Sunday, November 11, 2007

Dataspaces for Veterans

In the U.S. we are marking Veteran's Day tomorrow. There are many ways in which we should be thanking our veterans and making their lives better. I'd like to report a rather unique way.

I recently had the opportunity to visit the Veteran's Administration Hospital in Washington DC and learn first-hand about their patient-record system. I was pleased to see the principles of dataspaces in action, clearly enabling better healthcare services.

The VA provides services to veterans of the American military and has around 150 hospitals, 800 clinics and 200 nursing centers scattered around the country. To support these services, the VA maintains electronic records for all their patients, a system that has won them many accolades in recent years. The system stores the patients' prescriptions, doctor visits, lab tests and other data about each patient. As their patients often move around and receive treatment in various locations, when a doctor views the data about a patient, it needs to be integrated from multiple VA locations. Each of these locations is running their own system. In addition, data about their patients may reside in systems of the Department of Defense (and their healthcare providers) and various drugstore chains.

Clearly, this is an incredible data integration problem. Today they are aware of at least 130 different "implementations" of their electronic record system, i.e., different schemas. Also, given the different local needs of hospitals and clinics, imposing a single schema on all the VA centers would not work. Using a data integration solution at this scale and in such a dynamic environment would be extremely difficult.
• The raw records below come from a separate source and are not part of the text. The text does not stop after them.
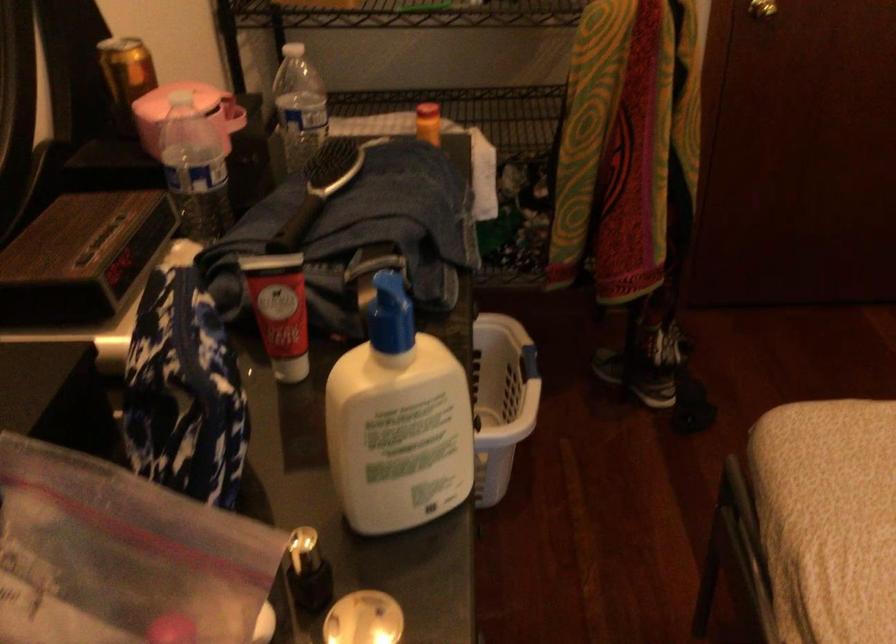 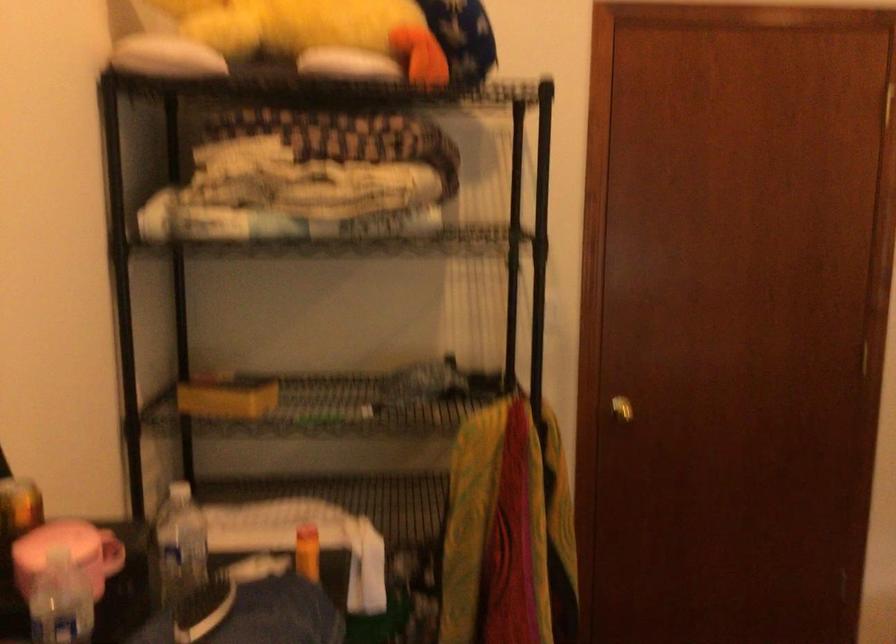 Looking at this image, the images are taken continuously from a first-person perspective. In which direction are you moving?

The movement direction of the cameraman is right, backward. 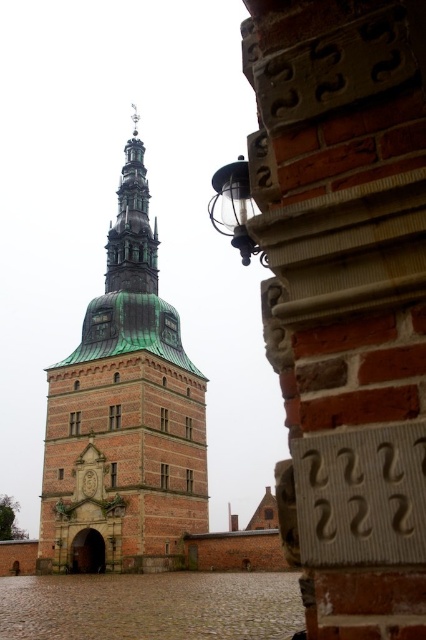 Does brown brick tower at center appear on the left side of green copper bell tower at upper center?

Correct, you'll find brown brick tower at center to the left of green copper bell tower at upper center.

Can you confirm if brown brick tower at center is positioned to the right of green copper bell tower at upper center?

Incorrect, brown brick tower at center is not on the right side of green copper bell tower at upper center.

Find the location of `brown brick tower at center`. brown brick tower at center is located at coordinates [124, 413].

Where is `brown brick tower at center`? brown brick tower at center is located at coordinates [124, 413]. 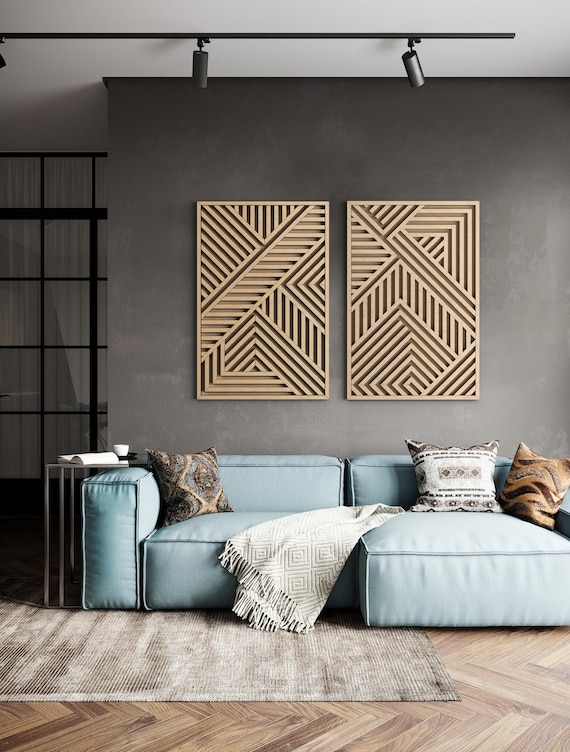 Locate an element on the screen. This screenshot has width=570, height=752. light blue love seat is located at coordinates (268, 489).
Instead, what the VA did is standardize on a very small subset of patients' attributes, namely attributes describing patients' vital signs. Outside of this set of attributes, hospitals are free to develop their own local data organizations. However, the system lets the healthcare providers see all the data even if it's not completely integrated. So for example, if a doctor wants to see what happened to a patient while they were at a remote location, then the remote data may appear as plain text, and therefore the doctor would have to work a little harder to digest it, and won't be able to pose the queries she could pose on the local data. But being able to see the data in some form is infinitely better than not seeing it at all, and the doctors are extremely happy with the system's capabilities.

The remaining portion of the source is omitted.